All lines in the data below carrying the string "thumbnail" are to be located and copied.

[Document structure recognition data]
[Start of section]

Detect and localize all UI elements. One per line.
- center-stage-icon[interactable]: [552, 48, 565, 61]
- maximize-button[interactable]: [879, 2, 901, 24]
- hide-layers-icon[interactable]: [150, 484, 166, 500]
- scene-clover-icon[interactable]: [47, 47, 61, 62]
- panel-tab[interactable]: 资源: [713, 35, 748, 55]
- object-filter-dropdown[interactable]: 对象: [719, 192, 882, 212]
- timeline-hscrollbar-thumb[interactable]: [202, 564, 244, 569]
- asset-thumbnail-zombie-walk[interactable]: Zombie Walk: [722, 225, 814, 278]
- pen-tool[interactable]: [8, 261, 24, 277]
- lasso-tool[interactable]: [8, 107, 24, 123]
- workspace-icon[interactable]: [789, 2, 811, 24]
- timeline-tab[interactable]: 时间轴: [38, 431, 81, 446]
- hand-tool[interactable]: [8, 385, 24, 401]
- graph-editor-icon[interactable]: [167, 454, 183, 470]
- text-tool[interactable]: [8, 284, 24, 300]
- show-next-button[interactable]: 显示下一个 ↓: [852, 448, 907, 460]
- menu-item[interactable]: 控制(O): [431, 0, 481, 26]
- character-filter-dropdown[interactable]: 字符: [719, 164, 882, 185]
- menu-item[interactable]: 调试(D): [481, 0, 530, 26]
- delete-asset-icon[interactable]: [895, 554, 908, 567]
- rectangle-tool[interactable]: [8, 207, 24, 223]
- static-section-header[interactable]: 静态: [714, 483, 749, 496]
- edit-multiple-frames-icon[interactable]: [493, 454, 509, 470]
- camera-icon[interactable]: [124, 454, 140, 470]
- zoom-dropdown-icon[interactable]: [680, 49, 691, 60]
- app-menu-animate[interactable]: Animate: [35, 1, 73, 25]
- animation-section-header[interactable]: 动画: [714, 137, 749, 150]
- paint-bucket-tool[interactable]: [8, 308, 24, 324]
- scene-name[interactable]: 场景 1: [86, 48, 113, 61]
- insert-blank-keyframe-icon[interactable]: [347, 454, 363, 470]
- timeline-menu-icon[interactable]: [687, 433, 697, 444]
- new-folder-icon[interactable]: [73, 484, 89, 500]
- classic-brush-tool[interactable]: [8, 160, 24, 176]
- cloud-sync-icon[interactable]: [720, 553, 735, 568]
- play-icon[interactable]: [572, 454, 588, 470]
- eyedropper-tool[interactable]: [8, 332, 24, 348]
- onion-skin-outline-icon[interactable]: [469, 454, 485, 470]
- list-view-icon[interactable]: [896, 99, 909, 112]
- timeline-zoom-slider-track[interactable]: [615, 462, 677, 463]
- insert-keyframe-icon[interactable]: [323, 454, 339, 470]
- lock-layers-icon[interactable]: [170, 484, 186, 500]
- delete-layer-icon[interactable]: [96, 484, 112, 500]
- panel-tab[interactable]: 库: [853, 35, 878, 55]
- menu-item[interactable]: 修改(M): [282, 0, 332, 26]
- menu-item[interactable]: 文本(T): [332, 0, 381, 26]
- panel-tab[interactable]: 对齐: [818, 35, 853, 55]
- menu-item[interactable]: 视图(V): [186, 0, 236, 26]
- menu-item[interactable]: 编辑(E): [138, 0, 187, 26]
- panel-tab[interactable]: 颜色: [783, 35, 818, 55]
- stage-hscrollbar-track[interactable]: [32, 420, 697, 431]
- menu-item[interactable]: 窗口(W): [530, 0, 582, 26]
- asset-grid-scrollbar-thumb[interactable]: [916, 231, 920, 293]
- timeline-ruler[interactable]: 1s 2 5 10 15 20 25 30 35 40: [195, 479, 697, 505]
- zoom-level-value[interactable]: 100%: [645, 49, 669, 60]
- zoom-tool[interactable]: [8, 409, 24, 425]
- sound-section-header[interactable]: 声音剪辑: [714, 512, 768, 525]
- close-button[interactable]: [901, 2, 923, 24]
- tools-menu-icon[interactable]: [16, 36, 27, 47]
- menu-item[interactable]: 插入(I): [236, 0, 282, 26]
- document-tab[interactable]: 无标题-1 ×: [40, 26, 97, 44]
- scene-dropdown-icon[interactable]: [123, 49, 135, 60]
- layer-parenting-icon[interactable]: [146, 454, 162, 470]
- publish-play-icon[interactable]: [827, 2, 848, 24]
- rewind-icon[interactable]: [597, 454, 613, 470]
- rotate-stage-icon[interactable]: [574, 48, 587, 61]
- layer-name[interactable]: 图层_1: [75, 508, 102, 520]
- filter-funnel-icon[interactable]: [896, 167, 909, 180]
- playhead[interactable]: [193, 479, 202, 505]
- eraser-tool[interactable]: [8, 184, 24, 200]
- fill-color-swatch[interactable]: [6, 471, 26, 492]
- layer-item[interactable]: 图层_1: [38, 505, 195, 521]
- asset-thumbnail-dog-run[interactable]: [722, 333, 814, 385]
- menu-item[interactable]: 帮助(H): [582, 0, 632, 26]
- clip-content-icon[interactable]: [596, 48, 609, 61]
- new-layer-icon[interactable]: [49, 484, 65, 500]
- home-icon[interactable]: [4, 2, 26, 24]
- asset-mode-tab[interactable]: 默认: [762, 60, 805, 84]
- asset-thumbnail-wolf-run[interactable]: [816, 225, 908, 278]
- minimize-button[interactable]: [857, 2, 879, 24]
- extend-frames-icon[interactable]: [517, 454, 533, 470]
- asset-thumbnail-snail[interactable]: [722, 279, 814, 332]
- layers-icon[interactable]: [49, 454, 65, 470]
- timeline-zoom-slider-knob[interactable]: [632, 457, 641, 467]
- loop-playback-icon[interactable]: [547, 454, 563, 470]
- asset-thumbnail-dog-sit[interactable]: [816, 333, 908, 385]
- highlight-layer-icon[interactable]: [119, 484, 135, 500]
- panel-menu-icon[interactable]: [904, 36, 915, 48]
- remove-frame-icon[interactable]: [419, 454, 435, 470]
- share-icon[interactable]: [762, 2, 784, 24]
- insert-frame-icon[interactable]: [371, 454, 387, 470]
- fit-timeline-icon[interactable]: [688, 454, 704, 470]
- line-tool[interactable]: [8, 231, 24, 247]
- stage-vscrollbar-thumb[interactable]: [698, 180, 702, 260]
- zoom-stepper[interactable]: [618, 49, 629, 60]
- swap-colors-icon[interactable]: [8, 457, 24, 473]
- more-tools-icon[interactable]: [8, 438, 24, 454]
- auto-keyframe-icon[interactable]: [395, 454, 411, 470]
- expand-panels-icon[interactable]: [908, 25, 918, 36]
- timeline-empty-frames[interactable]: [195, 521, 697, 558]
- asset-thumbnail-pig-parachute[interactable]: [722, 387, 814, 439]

[End of section]

(Response to this exercise):
- asset-thumbnail-zombie-walk[interactable]: Zombie Walk: [722, 225, 814, 278]
- asset-thumbnail-dog-run[interactable]: [722, 333, 814, 385]
- asset-thumbnail-wolf-run[interactable]: [816, 225, 908, 278]
- asset-thumbnail-snail[interactable]: [722, 279, 814, 332]
- asset-thumbnail-dog-sit[interactable]: [816, 333, 908, 385]
- asset-thumbnail-pig-parachute[interactable]: [722, 387, 814, 439]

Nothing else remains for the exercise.